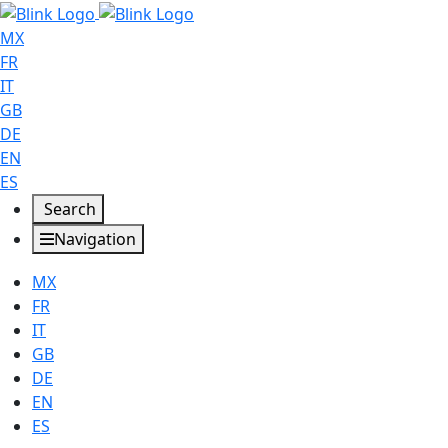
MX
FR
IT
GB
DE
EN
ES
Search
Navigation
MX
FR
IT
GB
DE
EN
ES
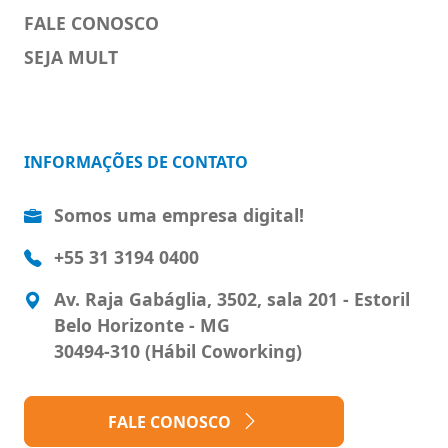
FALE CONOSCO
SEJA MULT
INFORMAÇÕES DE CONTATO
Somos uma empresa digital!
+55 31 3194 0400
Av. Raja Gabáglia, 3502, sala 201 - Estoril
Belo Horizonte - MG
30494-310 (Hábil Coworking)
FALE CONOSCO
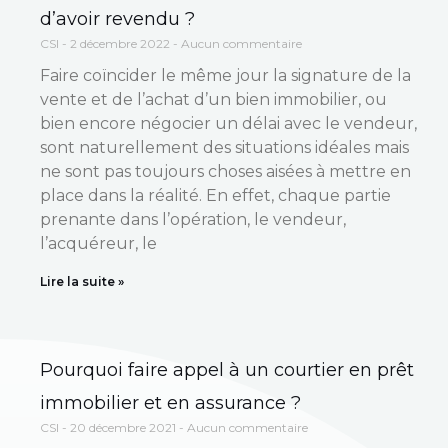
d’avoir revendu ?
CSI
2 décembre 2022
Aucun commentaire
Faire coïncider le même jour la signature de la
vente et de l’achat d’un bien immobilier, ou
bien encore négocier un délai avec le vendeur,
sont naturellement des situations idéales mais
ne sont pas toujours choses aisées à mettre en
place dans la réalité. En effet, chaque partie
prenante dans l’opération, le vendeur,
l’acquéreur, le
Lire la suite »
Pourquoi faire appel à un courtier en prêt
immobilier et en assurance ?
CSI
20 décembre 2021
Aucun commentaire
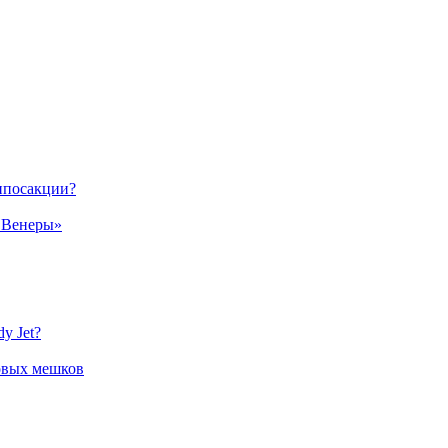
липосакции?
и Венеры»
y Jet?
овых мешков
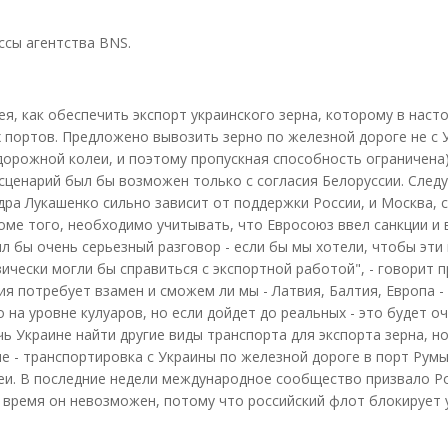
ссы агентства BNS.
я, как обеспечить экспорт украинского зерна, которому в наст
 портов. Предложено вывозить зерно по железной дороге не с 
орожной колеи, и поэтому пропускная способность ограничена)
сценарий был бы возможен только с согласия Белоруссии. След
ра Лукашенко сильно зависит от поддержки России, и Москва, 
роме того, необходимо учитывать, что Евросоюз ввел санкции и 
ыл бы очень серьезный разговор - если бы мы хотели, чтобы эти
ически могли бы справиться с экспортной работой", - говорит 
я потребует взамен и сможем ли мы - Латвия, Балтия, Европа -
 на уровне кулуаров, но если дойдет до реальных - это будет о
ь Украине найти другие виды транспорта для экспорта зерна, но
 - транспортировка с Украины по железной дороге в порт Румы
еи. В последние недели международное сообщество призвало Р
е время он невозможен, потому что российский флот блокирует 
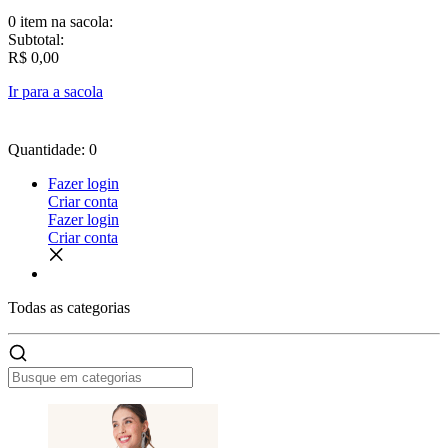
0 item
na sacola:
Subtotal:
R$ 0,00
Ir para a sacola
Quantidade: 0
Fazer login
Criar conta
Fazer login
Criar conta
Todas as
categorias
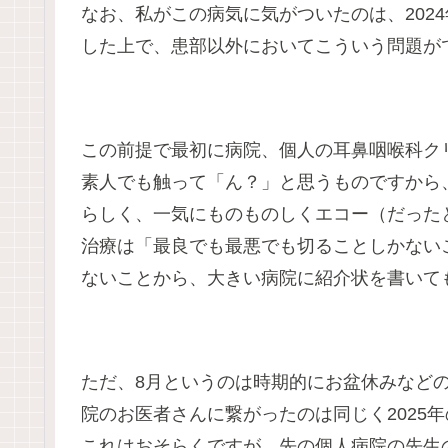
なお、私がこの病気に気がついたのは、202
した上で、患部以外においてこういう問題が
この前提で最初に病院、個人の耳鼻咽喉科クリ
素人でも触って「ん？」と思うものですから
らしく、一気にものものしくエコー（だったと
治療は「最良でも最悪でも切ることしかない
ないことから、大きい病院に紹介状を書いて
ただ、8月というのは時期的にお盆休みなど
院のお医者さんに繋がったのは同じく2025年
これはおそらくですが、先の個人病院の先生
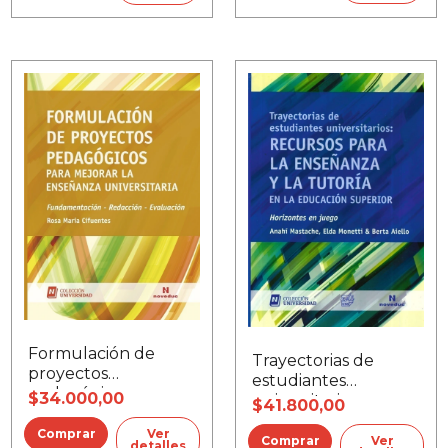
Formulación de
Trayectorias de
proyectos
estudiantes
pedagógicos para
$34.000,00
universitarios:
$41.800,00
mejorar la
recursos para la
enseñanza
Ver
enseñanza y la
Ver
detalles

· · · · · · ·

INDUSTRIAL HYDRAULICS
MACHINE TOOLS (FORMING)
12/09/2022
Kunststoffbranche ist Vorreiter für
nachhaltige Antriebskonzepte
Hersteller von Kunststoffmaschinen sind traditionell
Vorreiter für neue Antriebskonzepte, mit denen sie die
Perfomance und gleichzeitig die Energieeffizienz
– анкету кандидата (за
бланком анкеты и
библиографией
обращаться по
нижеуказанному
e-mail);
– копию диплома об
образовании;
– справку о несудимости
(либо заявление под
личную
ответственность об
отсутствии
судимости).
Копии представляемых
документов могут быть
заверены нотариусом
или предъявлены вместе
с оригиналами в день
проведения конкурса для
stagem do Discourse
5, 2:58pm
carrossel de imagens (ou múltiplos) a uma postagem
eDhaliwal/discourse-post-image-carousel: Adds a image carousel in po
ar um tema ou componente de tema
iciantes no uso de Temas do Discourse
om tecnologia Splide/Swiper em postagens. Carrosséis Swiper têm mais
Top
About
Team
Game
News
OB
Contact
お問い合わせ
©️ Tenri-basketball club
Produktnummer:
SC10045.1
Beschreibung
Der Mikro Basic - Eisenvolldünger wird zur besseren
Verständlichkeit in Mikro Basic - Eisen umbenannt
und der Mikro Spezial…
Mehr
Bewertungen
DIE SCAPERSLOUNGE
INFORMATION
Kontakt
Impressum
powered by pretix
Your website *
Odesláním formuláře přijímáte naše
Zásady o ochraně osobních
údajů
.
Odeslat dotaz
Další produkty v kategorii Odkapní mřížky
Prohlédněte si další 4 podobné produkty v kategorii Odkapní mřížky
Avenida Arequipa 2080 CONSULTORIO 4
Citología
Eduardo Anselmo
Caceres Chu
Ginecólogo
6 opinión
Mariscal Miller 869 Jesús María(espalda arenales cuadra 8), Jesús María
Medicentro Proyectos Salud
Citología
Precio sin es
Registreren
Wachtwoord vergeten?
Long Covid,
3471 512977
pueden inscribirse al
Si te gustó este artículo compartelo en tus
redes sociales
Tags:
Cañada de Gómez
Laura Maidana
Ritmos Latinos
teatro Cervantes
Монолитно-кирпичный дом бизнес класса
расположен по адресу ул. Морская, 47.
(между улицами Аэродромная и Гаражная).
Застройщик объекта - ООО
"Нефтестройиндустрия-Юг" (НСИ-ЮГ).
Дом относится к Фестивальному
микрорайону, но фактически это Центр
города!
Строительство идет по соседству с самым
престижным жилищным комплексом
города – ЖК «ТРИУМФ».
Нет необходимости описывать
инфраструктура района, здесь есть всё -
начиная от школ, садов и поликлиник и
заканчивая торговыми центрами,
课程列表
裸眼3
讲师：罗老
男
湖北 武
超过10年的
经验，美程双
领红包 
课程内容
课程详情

· · · · · · ·

# ACTIVITY
All lines in the listing above from the line containing "ar um tema ou componente de tema" to the line containing "Zásady o ochraně osobních", inclusive, should be retyped exactly; no other lines should appear.

# THE ANSWER
ar um tema ou componente de tema
iciantes no uso de Temas do Discourse
om tecnologia Splide/Swiper em postagens. Carrosséis Swiper têm mais
Top
About
Team
Game
News
OB
Contact
お問い合わせ
©️ Tenri-basketball club
Produktnummer:
SC10045.1
Beschreibung
Der Mikro Basic - Eisenvolldünger wird zur besseren
Verständlichkeit in Mikro Basic - Eisen umbenannt
und der Mikro Spezial…
Mehr
Bewertungen
DIE SCAPERSLOUNGE
INFORMATION
Kontakt
Impressum
powered by pretix
Your website *
Odesláním formuláře přijímáte naše
Zásady o ochraně osobních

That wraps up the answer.